Problem Definition. Supply chain optimization models frequently become infeasible because of modeling errors. Diagnosis and repair require scarce OR expertise: analysts must interpret solver diagnostics, trace root causes across echelons, and fix formulations without sacrificing operational soundness. Whether AI agents can perform this task remains untested. Methodology/Results. OptiRepair splits this task into a domain-agnostic feasibility phase (iterative IIS-guided repair of any LP) and a domain-specific validation phase (five rationality checks grounded in inventory theory). We test 22 API models from 7 families on 976 multi-echelon supply chain problems and train two 8B-parameter models using self-taught reasoning with solver-verified rewards. The trained models reach 81.7% Rational Recovery Rate (RRR) -- the fraction of problems resolved to both feasibility and operational rationality -- versus 42.2% for the best API model and 21.3% on average. The gap concentrates in Phase 1 repair: API models average 27.6% recovery rate versus 97.2% for trained models. Managerial Implications. Two gaps separate current AI from reliable model repair: solver interaction (API models restore only 27.6% of infeasible formulations) and operational rationale (roughly one in four feasible repairs violate supply chain theory). Each requires a different intervention: solver interaction responds to targeted training; operational rationale requires explicit specification as solver-verifiable checks. For organizations adopting AI in operational planning, formalizing what "rational" means in their context is the higher-return investment.
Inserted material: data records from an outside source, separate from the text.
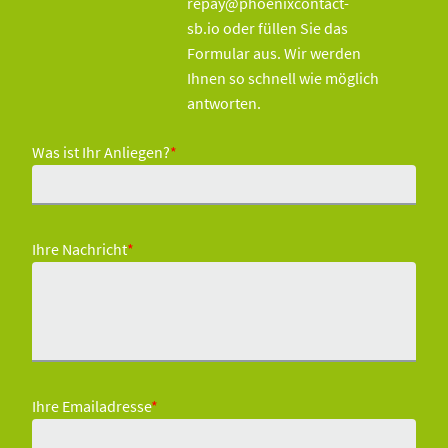
repay@phoenixcontact-
sb.io oder füllen Sie das
Formular aus. Wir werden
Ihnen so schnell wie möglich
antworten.
Was ist Ihr Anliegen?
*
Ihre Nachricht
*
Ihre Emailadresse
*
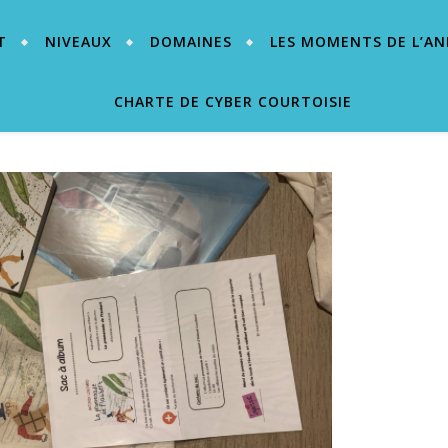
T
NIVEAUX
DOMAINES
LES MOMENTS DE L’AN
CHARTE DE CYBER COURTOISIE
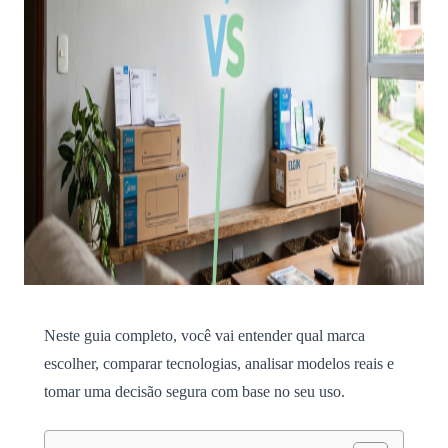
Neste guia completo, você vai entender qual marca
escolher, comparar tecnologias, analisar modelos reais e
tomar uma decisão segura com base no seu uso.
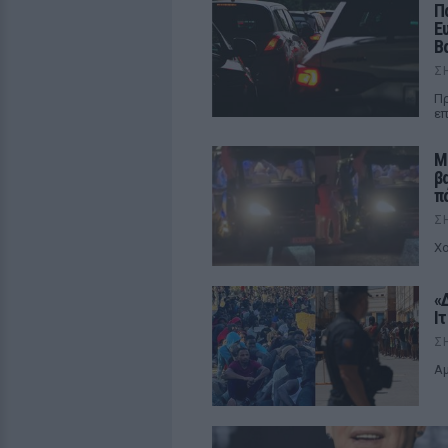
Π
Ε
Β
Σ
Πρ
επ
Μ
β
π
Σ
Χο
«
Ι
Σ
Αμ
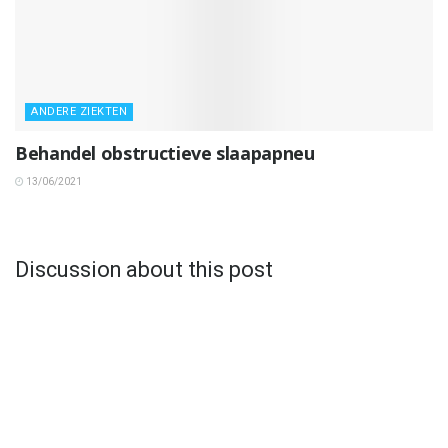
ANDERE ZIEKTEN
Behandel obstructieve slaapapneu
13/06/2021
Discussion about this post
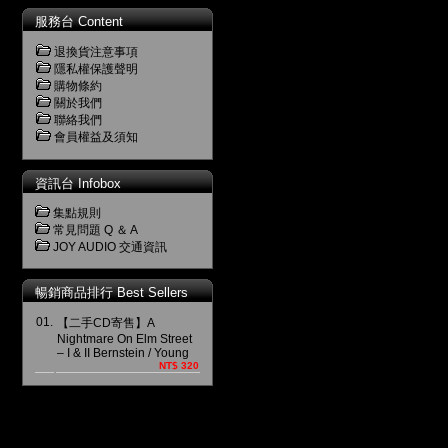
服務台 Content
退換貨注意事項
隱私權保護聲明
購物條約
關於我們
聯絡我們
會員權益及須知
資訊台 Infobox
集點規則
常見問題 Q ＆ A
JOY AUDIO 交通資訊
暢銷商品排行 Best Sellers
01.
【二手CD寄售】A
Nightmare On Elm Street
– I & II Bernstein / Young
NT$ 320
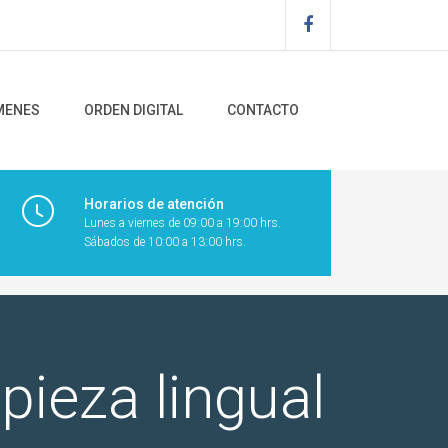
MENES
ORDEN DIGITAL
CONTACTO
Horarios de atención
Lunes a viernes de 09:00 a 19:00 hrs.
Sábados de 10:00 a 13:00 hrs.
pieza lingual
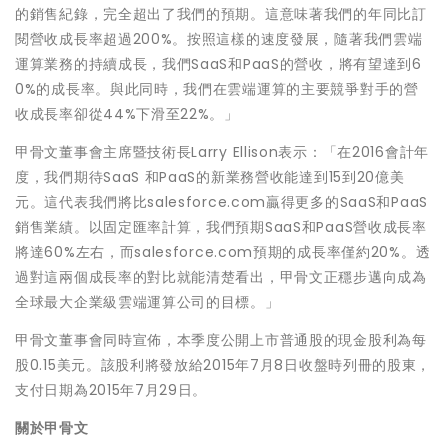
的銷售紀錄，完全超出了我們的預期。這意味著我們的年同比訂
閱營收成長率超過200%。按照這樣的速度發展，隨著我們雲端
運算業務的持續成長，我們SaaS和PaaS的營收，將有望達到6
0%的成長率。與此同時，我們在雲端運算的主要競爭對手的營
收成長率卻從44%下滑至22%。」
甲骨文董事會主席暨技術長Larry Ellison表示：「在2016會計年
度，我們期待SaaS 和PaaS的新業務營收能達到15到20億美
元。這代表我們將比salesforce.com贏得更多的SaaS和PaaS
銷售業績。以固定匯率計算，我們預期SaaS和PaaS營收成長率
將達60%左右，而salesforce.com預期的成長率僅約20%。透
過對這兩個成長率的對比就能清楚看出，甲骨文正穩步邁向成為
全球最大企業級雲端運算公司的目標。」
甲骨文董事會同時宣佈，本季度公開上市普通股的現金股利為每
股0.15美元。該股利將發放給2015年7月8日收盤時列冊的股東，
支付日期為2015年7月29日。
關於甲骨文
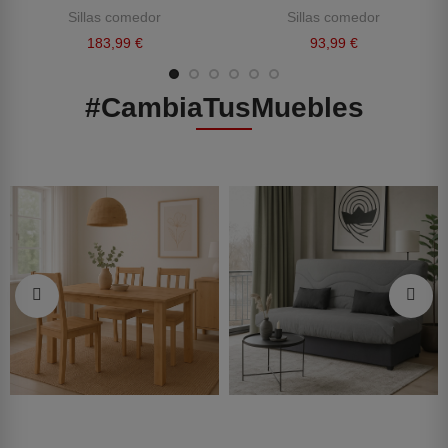
Sillas comedor
Sillas comedor
183,99 €
93,99 €
#CambiaTusMuebles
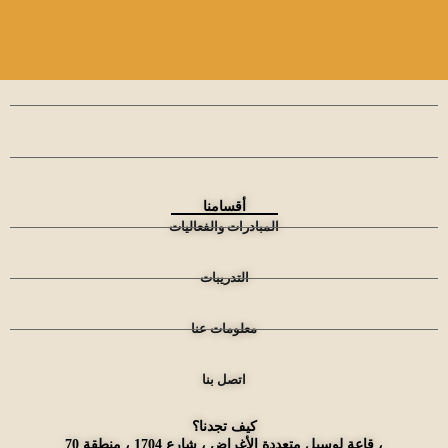
أقسامنا
المبادرات والفعاليات
التدريبات
معلومات عنا
اتصل بنا
كيف تجدنا؟
قاعة لوسيل متعددة الأغراض ، شارع 1704 ، منطقة 70 ،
Paper Structure (86 sections, 16 equations, 8 figures, 12 tables)

This paper contains 86 sections, 16 equations, 8 figures, 12 tables.

Figures (8)

  • Figure 1: Two-phase closed-loop architecture of OptiRepair. Phase I (domain-agnostic) iteratively diagnoses and repairs an infeasible LP via solver IIS feedback. Upon reaching Optimal, Phase II (domain-specific) validates operational correctness through a replaceable domain oracle---implemented here with five supply chain rationality checks.
  • Figure 2: Phase I repair interaction. The agent receives an infeasible supply chain LP (Gurobi), uses GET_IIS to diagnose conflicting constraints, and repairs the capacity bound. When the solver returns Optimal, the episode transitions to Phase II. Full system prompt and transcript appear in Appendix \ref{['sec:app_prompts']}.
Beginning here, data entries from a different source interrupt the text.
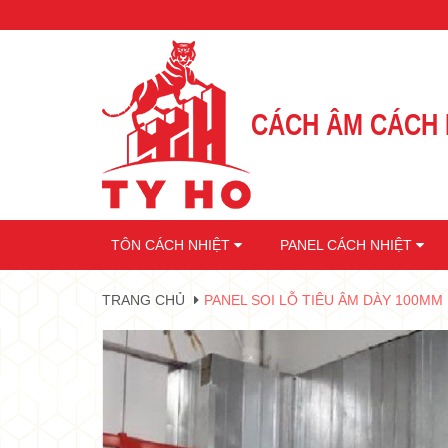
CÁCH ÂM CÁCH 
•
TÔN CÁCH NHIỆT
PANEL CÁCH NHIỆT
TRANG CHỦ
PANEL SOI LỖ TIÊU ÂM DÀY 100MM
•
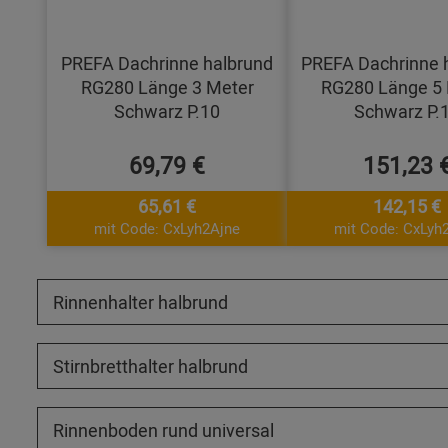
PREFA Dachrinne halbrund
PREFA Dachrinne 
RG280 Länge 3 Meter
RG280 Länge 5 
Schwarz P.10
Schwarz P.
69,79 €
151,23 
65,61 €
142,15 €
mit Code: CxLyh2Ajne
mit Code: CxLyh
Rinnenhalter halbrund
Stirnbretthalter halbrund
Rinnenboden rund universal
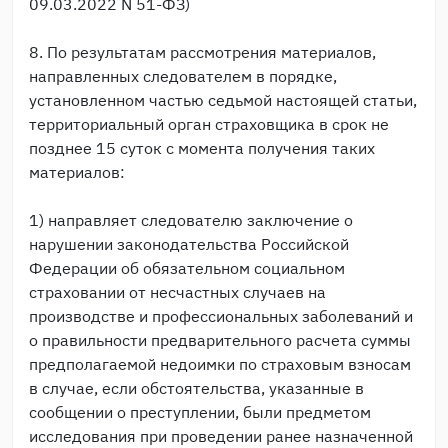
09.03.2022 N 51-ФЗ)
8. По результатам рассмотрения материалов,
направленных следователем в порядке,
установленном частью седьмой настоящей статьи,
территориальный орган страховщика в срок не
позднее 15 суток с момента получения таких
материалов:
1) направляет следователю заключение о
нарушении законодательства Российской
Федерации об обязательном социальном
страховании от несчастных случаев на
производстве и профессиональных заболеваний и
о правильности предварительного расчета суммы
предполагаемой недоимки по страховым взносам
в случае, если обстоятельства, указанные в
сообщении о преступлении, были предметом
исследования при проведении ранее назначенной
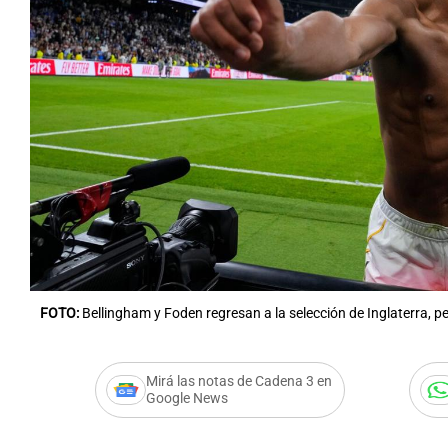
Notas
Notas
Editorial
Mundial 2026
La Sol
FOTO:
Bellingham y Foden regresan a la selección de Inglaterra, 
Mirá las notas de Cadena 3 en
Google News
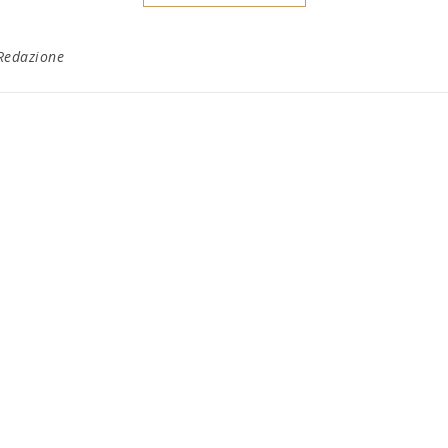
Redazione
  • Figure 3: Phase II rationality repair interaction. The rationality oracle detects that the Phase I repair created a cost-consistency violation: the high-cost retailer holds more inventory than the cheaper warehouse. The agent corrects the objective coefficient; the solver re-optimizes and the oracle confirms all five checks pass.
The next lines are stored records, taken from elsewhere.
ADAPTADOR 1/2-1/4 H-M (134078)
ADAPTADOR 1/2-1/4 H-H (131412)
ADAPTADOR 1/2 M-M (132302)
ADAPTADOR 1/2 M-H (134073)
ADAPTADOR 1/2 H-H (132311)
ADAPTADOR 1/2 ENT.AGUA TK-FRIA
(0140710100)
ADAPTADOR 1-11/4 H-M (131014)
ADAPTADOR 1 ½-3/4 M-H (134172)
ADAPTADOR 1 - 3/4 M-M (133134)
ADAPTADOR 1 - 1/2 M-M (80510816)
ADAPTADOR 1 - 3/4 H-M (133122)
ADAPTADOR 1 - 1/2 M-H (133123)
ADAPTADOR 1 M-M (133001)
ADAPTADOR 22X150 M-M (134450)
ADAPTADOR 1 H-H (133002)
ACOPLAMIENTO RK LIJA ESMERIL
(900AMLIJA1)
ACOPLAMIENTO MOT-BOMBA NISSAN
  • Figure 4: OptiRepair-SC construction pipeline. ① A multi-echelon supply chain generator produces valid LPs with 2--5 echelons and 12--24 periods. ② A saboteur injects one of ten error types, grouped into five categories (demand/timing, balance/capacity, cost/structure, coefficient/sign, constraint/index). ③ Gurobi confirms the sabotaged model is infeasible (or Optimal-but-irrational for ME-5). ④ The ground-truth fix is verified against five rationality checks. ⑤ Validated instances form OptiRepair-SC (976 problems, disjoint train/test splits).
  • Figure 5: OptiSTaR training pipeline. Top: Phase I iterates through beam search exploration ($K\!=\!32$ candidates), STaR distillation, and GRPO refinement; three iterations raise $\text{RR@}{5}$ from 44.4% to 75.7%. Gurobi provides IIS feedback for beam search and outcome rewards for GRPO. Middle right: Phase II trains independently on oracle-generated data (SFT) refined by solver-based GRPO. Bottom: The two independently trained 8B models combine into the final pipeline ($\text{RRR} = 81.7\%$).